**Problem statement:**
Each entry must be reproduced precisely as it stands.

**Records drawn from a dataset:**

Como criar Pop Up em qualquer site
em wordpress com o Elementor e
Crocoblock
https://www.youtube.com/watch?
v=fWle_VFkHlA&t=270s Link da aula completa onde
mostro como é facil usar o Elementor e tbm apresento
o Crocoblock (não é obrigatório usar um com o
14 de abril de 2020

**Response for this exercise:**
Como criar Pop Up em qualquer site
em wordpress com o Elementor e
Crocoblock
https://www.youtube.com/watch?
v=fWle_VFkHlA&t=270s Link da aula completa onde
mostro como é facil usar o Elementor e tbm apresento
o Crocoblock (não é obrigatório usar um com o
14 de abril de 2020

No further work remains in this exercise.